▶ **What is expected**: With the pictures excluded, repeat every entry exactly.

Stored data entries
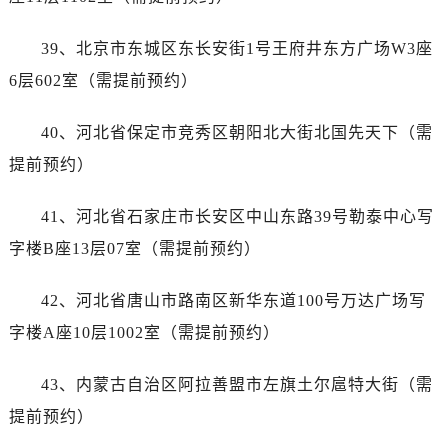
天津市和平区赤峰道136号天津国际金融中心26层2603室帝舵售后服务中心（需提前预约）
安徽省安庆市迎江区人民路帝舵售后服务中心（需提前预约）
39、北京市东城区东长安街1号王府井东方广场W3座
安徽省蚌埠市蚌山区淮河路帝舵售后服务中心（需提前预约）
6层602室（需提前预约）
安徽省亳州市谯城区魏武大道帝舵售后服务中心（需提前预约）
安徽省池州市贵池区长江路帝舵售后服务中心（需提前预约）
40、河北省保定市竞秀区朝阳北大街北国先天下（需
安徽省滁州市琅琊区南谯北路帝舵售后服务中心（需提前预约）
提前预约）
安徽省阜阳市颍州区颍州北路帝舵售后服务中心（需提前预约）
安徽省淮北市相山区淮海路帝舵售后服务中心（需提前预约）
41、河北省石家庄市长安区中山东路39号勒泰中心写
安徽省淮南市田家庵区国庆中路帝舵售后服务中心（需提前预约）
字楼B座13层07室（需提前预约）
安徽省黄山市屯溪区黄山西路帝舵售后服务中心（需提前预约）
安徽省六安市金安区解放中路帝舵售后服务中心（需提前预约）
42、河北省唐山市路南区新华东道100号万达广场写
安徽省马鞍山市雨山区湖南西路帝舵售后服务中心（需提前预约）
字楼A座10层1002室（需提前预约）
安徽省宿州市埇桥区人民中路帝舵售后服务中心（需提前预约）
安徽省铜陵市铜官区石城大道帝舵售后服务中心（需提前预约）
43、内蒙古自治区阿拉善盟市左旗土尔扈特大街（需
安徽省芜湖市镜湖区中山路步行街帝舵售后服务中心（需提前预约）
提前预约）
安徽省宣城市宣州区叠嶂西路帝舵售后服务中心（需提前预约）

▶ **Result of the task**:
天津市和平区赤峰道136号天津国际金融中心26层2603室帝舵售后服务中心（需提前预约）
安徽省安庆市迎江区人民路帝舵售后服务中心（需提前预约）
39、北京市东城区东长安街1号王府井东方广场W3座
安徽省蚌埠市蚌山区淮河路帝舵售后服务中心（需提前预约）
6层602室（需提前预约）
安徽省亳州市谯城区魏武大道帝舵售后服务中心（需提前预约）
安徽省池州市贵池区长江路帝舵售后服务中心（需提前预约）
40、河北省保定市竞秀区朝阳北大街北国先天下（需
安徽省滁州市琅琊区南谯北路帝舵售后服务中心（需提前预约）
提前预约）
安徽省阜阳市颍州区颍州北路帝舵售后服务中心（需提前预约）
安徽省淮北市相山区淮海路帝舵售后服务中心（需提前预约）
41、河北省石家庄市长安区中山东路39号勒泰中心写
安徽省淮南市田家庵区国庆中路帝舵售后服务中心（需提前预约）
字楼B座13层07室（需提前预约）
安徽省黄山市屯溪区黄山西路帝舵售后服务中心（需提前预约）
安徽省六安市金安区解放中路帝舵售后服务中心（需提前预约）
42、河北省唐山市路南区新华东道100号万达广场写
安徽省马鞍山市雨山区湖南西路帝舵售后服务中心（需提前预约）
字楼A座10层1002室（需提前预约）
安徽省宿州市埇桥区人民中路帝舵售后服务中心（需提前预约）
安徽省铜陵市铜官区石城大道帝舵售后服务中心（需提前预约）
43、内蒙古自治区阿拉善盟市左旗土尔扈特大街（需
安徽省芜湖市镜湖区中山路步行街帝舵售后服务中心（需提前预约）
提前预约）
安徽省宣城市宣州区叠嶂西路帝舵售后服务中心（需提前预约）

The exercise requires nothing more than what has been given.